Jones also laid out strategies for achieving health equity that she summarized with two major components: 1) change the opportunity structures (e.g., modify systems/structures/mechanisms, break down barriers to opportunities); 2) value all people equally (e.g., experience our common humanity, embrace all children as our children, transform how we raise our children). “Once you know, you are equipped to change things,” she said.
To get started, she encouraged community organizations, academic departments, and other groups to work together (like the partnerships fostered by the Institute for Partnerships to Eliminate Health Disparities that brought about the Clyburn Lecture) to combat various aspects of racism, which once addressed will improve social determinants of equity. By addressing social determinants of equity, we are addressing social determinants of health, which will reduce and then eliminate health disparities. For ideas, she suggests reviewing the concluding observations put forth in the U.S. Government Periodic International Convention on the Elimination of All Forms of Racial Discrimination Report to the United Nations.
Regardless of each person’s occupation or group identification, Jones believes that every person can be a concerned and engaged citizen who contributes to the effort of ending racism. And once we do this, she adds, we can learn from this progress and apply these lessons to addressing all forms of discrimination and inequity (e.g., race, gender, labor roles, disability, sexual orientation, religion, etc.). This will help us achieve social equity/justice and eliminate health disparities for all. Her final challenge to the audience was for each of us to be actively anti-racist by naming racism, asking others to join you, and then organizing and strategizing together to disassemble and dismantle the ways in which racism operates.

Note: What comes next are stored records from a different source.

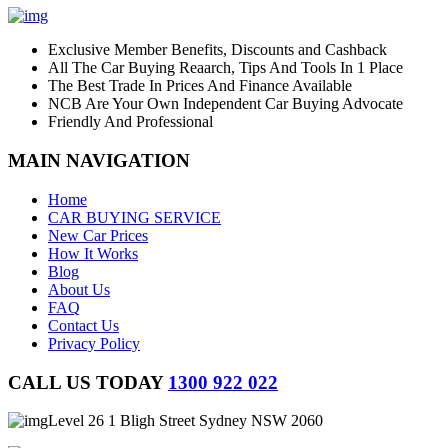
Exclusive Member Benefits, Discounts and Cashback
All The Car Buying Reaarch, Tips And Tools In 1 Place
The Best Trade In Prices And Finance Available
NCB Are Your Own Independent Car Buying Advocate
Friendly And Professional
MAIN NAVIGATION
Home
CAR BUYING SERVICE
New Car Prices
How It Works
Blog
About Us
FAQ
Contact Us
Privacy Policy
CALL US TODAY
1300 922 022
Level 26 1 Bligh Street Sydney NSW 2060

...for some reason to this day…when the subject of race comes up, people just stop talking. To think that we are going to solve this problem by wishing it away—that’s not going to solve the problem, no matter what our wishes might be.
After Jones concluded her presentation, Congressman Clyburn spoke. He told a story about a conversation he had in 1966 with a woman who had some advice about how to solve the problem of racism—by talking about it. She told Representative Clyburn that she believed he would be in a position during his career to do something about race. She asked him to promise that when the subject came up, he wouldn’t stop talking. “That stayed with me…because for some reason to this day…when the subject of race comes up, people just stop talking,” Congressman Clyburn said. “To think that we are going to solve this problem by wishing it away—that’s not going to solve the problem, no matter what our wishes might be.”
He then thanked Jones for giving us the tools and showing us the way through her presentation. “We’ve had this lecture eight times before and they were always good, but none of them have been more challenging than what we’ve heard here today, and I want to thank you for doing that,” he said.